Beginners Guide to Royal Icing

Royal icing is made from a mixture of egg white (or reconstituted egg albumen) and pure icing sugar. It is a ‘hard’ icing and the only icing suitable for piping work. Piping with royal icing is an essential skill for any budding cake decorator and can also be used as excellent glue for fixing sugar flowers/decorations on cakes or to stick cake tiers together. If stored in an air tight container your icing will last seven days. For piping you will only need a small amount of royal icing for each cake project.

Recipe Ingredients and materials

One medium egg white (or equivalent of reconstituted egg albumen, such as merriwhite)
300g icing sugar, sifted
Few drops of lemon juice
Piping bag
Various piping nozzles (such as PME nozzles number 1.5, 3, 4, 13)
Electric mixer with paddle attachment
Wooden spoon
Pallet knife

How to make royal icing

If using merriwhite mix with water and use as per packet instructions. Add the merriwhite mix or one medium egg white and sift half of the icing sugar in the mixer bowl. 
Mix on a low speed for a minute or so until your icing is combined and scrape any remaining sugar back into the bowl
Add the remaining sugar until the mix begins to thicken. Scrape down any of the mixture that has not fully mixed and beat until the mixture has reached a soft-peak consistency suitable for piping. If your icing is too stiff add a couple of drops of lemon juice and mix until combined.
Cover your bowl of icing with a damp J-cloth so your icing does not dry out until you are ready to use it.

How to make an icing bag

Fold some greaseproof paper about 13in square in half to make a triangle and place on the table with the point facing you.
Take the right-hand corner and fold around your hand to make a cone. Fold the left-handed corner all the way around to meet the other side. Secure your piping bag by folding the corner to the inside.
Cut the tip of the bag (about ½ in) from the end and drop in your chosen piping nozzle. Using a pallet knife fill your bag with icing (no more than two-thirds full). Close bag by rolling the sides of the piping bag in and down.

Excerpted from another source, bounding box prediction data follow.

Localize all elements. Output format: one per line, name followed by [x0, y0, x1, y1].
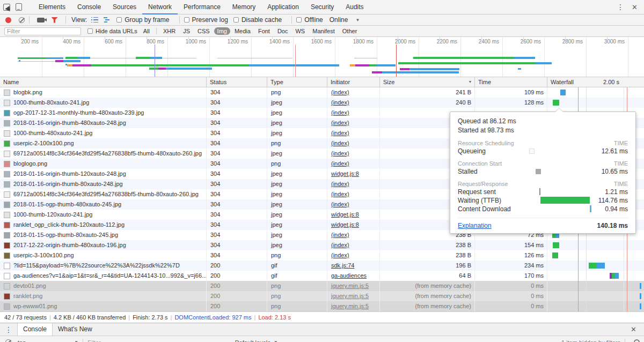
filter-icon[interactable] — [51, 17, 58, 23]
console-context-select[interactable]: top▼ — [18, 339, 78, 342]
show-overview-icon[interactable] — [104, 17, 111, 23]
initiator-link[interactable]: jquery.min.js:5 — [331, 282, 369, 289]
initiator-link[interactable]: widget.js:8 — [331, 221, 359, 228]
filter-pill-css[interactable]: CSS — [194, 27, 213, 35]
initiator-link[interactable]: (index) — [331, 99, 349, 106]
tab-elements[interactable]: Elements — [33, 0, 71, 14]
hide-data-urls-checkbox[interactable]: Hide data URLs — [87, 28, 137, 34]
drawer-tab-console[interactable]: Console — [17, 323, 53, 336]
waterfall-cell[interactable] — [547, 271, 644, 281]
clear-icon[interactable] — [19, 17, 25, 23]
initiator-link[interactable]: widget.js:8 — [331, 211, 359, 218]
close-drawer-icon[interactable]: ✕ — [628, 325, 639, 333]
column-header-status[interactable]: Status — [207, 77, 267, 87]
filter-pill-js[interactable]: JS — [180, 27, 193, 35]
table-row[interactable]: 2017-12-22-origin-thumb-480xauto-196.jpg… — [0, 240, 644, 250]
initiator-link[interactable]: (index) — [331, 201, 349, 207]
drawer-menu-icon[interactable]: ⋮ — [0, 325, 17, 334]
waterfall-cell[interactable] — [547, 261, 644, 271]
table-row[interactable]: ranklet.png200pngjquery.min.js:5(from me… — [0, 291, 644, 301]
filter-pill-manifest[interactable]: Manifest — [309, 27, 338, 35]
tab-memory[interactable]: Memory — [226, 0, 261, 14]
column-header-name[interactable]: Name — [0, 77, 207, 87]
throttling-select[interactable]: Online▼ — [330, 16, 360, 24]
column-header-waterfall[interactable]: Waterfall2.00 s — [547, 77, 644, 87]
offline-checkbox[interactable]: Offline — [296, 16, 323, 24]
initiator-cell: (index) — [327, 118, 380, 128]
record-button[interactable] — [5, 17, 11, 23]
filter-pill-ws[interactable]: WS — [292, 27, 308, 35]
network-overview[interactable]: 200 ms400 ms600 ms800 ms1000 ms1200 ms14… — [0, 37, 644, 77]
tab-audits[interactable]: Audits — [340, 0, 369, 14]
initiator-link[interactable]: (index) — [331, 109, 349, 116]
initiator-link[interactable]: sdk.js:74 — [331, 262, 354, 269]
column-header-size[interactable]: Size▾ — [380, 77, 475, 87]
tab-performance[interactable]: Performance — [178, 0, 226, 14]
initiator-link[interactable]: (index) — [331, 232, 349, 238]
request-name: 2018-01-16-origin-thumb-480xauto-248.jpg — [13, 118, 126, 128]
more-options-icon[interactable]: ⋮ — [613, 3, 627, 11]
table-row[interactable]: 1000-thumb-80xauto-241.jpg304jpeg(index)… — [0, 98, 644, 108]
waterfall-cell[interactable] — [547, 240, 644, 250]
tab-network[interactable]: Network — [142, 0, 178, 14]
waterfall-cell[interactable] — [547, 291, 644, 301]
initiator-link[interactable]: jquery.min.js:5 — [331, 293, 369, 299]
table-row[interactable]: userpic-3-100x100.png304png(index)238 B1… — [0, 250, 644, 261]
explanation-link[interactable]: Explanation — [458, 222, 492, 229]
initiator-link[interactable]: (index) — [331, 191, 349, 197]
table-row[interactable]: wp-ewww01.png200pngjquery.min.js:5(from … — [0, 301, 644, 311]
filter-pill-all[interactable]: All — [140, 27, 153, 35]
group-by-frame-checkbox[interactable]: Group by frame — [116, 16, 169, 24]
filter-bar: Hide data URLs AllXHRJSCSSImgMediaFontDo… — [0, 26, 644, 37]
table-row[interactable]: blogbk.png304png(index)241 B109 ms — [0, 87, 644, 98]
initiator-link[interactable]: (index) — [331, 160, 349, 167]
console-filter-placeholder[interactable]: Filter — [87, 339, 100, 342]
drawer-tab-what-s-new[interactable]: What's New — [53, 323, 98, 336]
filter-pill-other[interactable]: Other — [339, 27, 361, 35]
close-devtools-icon[interactable]: ✕ — [630, 3, 640, 11]
tab-application[interactable]: Application — [261, 0, 305, 14]
filter-pill-font[interactable]: Font — [255, 27, 273, 35]
tab-sources[interactable]: Sources — [107, 0, 142, 14]
request-name-cell: userpic-3-100x100.png — [0, 250, 207, 261]
large-rows-icon[interactable] — [91, 17, 98, 23]
table-row[interactable]: ga-audiences?v=1&aip=1&t=sr&_r=4&tid=UA-… — [0, 271, 644, 281]
initiator-link[interactable]: (index) — [331, 252, 349, 258]
column-header-initiator[interactable]: Initiator — [327, 77, 380, 87]
capture-screenshots-icon[interactable] — [37, 18, 45, 23]
tab-security[interactable]: Security — [305, 0, 340, 14]
column-header-type[interactable]: Type — [267, 77, 327, 87]
status-cell: 200 — [207, 281, 267, 291]
initiator-link[interactable]: (index) — [331, 242, 349, 248]
initiator-link[interactable]: (index) — [331, 181, 349, 187]
initiator-link[interactable]: (index) — [331, 89, 349, 95]
initiator-link[interactable]: widget.js:8 — [331, 170, 359, 177]
filter-pill-doc[interactable]: Doc — [274, 27, 291, 35]
inspect-element-icon[interactable] — [3, 4, 10, 11]
clear-console-icon[interactable] — [5, 339, 11, 342]
filter-pill-xhr[interactable]: XHR — [160, 27, 179, 35]
filter-input[interactable] — [4, 27, 81, 35]
table-row[interactable]: ?lid=115&payload=%7B%22source%22%3A%22js… — [0, 261, 644, 271]
filter-pill-media[interactable]: Media — [231, 27, 254, 35]
waterfall-cell[interactable] — [547, 98, 644, 108]
table-row[interactable]: devto01.png200pngjquery.min.js:5(from me… — [0, 281, 644, 291]
preserve-log-checkbox[interactable]: Preserve log — [184, 16, 228, 24]
waterfall-cell[interactable] — [547, 87, 644, 98]
initiator-link[interactable]: (index) — [331, 140, 349, 146]
tab-console[interactable]: Console — [71, 0, 107, 14]
initiator-link[interactable]: (index) — [331, 120, 349, 126]
initiator-link[interactable]: jquery.min.js:5 — [331, 303, 369, 309]
disable-cache-checkbox[interactable]: Disable cache — [233, 16, 282, 24]
console-settings-icon[interactable] — [634, 339, 640, 342]
device-toolbar-icon[interactable] — [16, 3, 22, 11]
waterfall-cell[interactable] — [547, 281, 644, 291]
filter-pill-img[interactable]: Img — [214, 27, 230, 35]
initiator-link[interactable]: ga-audiences — [331, 272, 367, 279]
column-header-time[interactable]: Time — [475, 77, 547, 87]
initiator-link[interactable]: (index) — [331, 130, 349, 136]
waterfall-cell[interactable] — [547, 301, 644, 311]
waterfall-cell[interactable] — [547, 250, 644, 261]
initiator-link[interactable]: (index) — [331, 150, 349, 157]
log-level-select[interactable]: Default levels▼ — [235, 339, 278, 342]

Types of piping techniques

Pearl trail

This technique is usually piped along the line where the cake meets the board.
Use a PME 2 Piping nozzle and fill your piping bag as directed in ‘How to make an icing bag’. Hold the piping bag at 60-degree angle to your cake with the nozzle just touching the icing on your cake.
Make a pearl shape of icing and ease the pressure off as you move the piping bag to make a tail. Pipe the next pearl over the tail of the previous pearl to make a continuous line.
Continue all around the cake in this way, joining the last pearl neatly to the first one.

Piping shells

This technique can be used to pipe the line where the cake meets the board or around the top of a cake. It can look very effective on Christmas cakes, wedding cakes or traditional birthday cakes.
Fill a piping bag with a PME13 nozzle and icing. To create a shell hold the bag at a 45-degree angle at the base of your cake (so the shell covers the where the board meets the cake) and squeeze the bag until the shell is formed.
Ease the pressure off the piping bag and make a tail. Pipe the next shell just over the previous shells tail.
Continue around the cake in this way joining the last shell neatly to the first one. To cover the top of the cake repeat the process around the top of the cake ensuring the shell comes slightly off the cake.

Piping Lines

Drop either a PME 2, 3 or 4 nozzle (depending on how thick you want your line) into a piping bag and add royal icing.
Touch the starting point of the line with the tip of the bag slowly squeezing out the icing. As you squeeze lift the bag upwards slightly towards you.
As you get to the finishing point of your line, gradually bring your line down and touch the finishing point with the tip of your bag to end the line.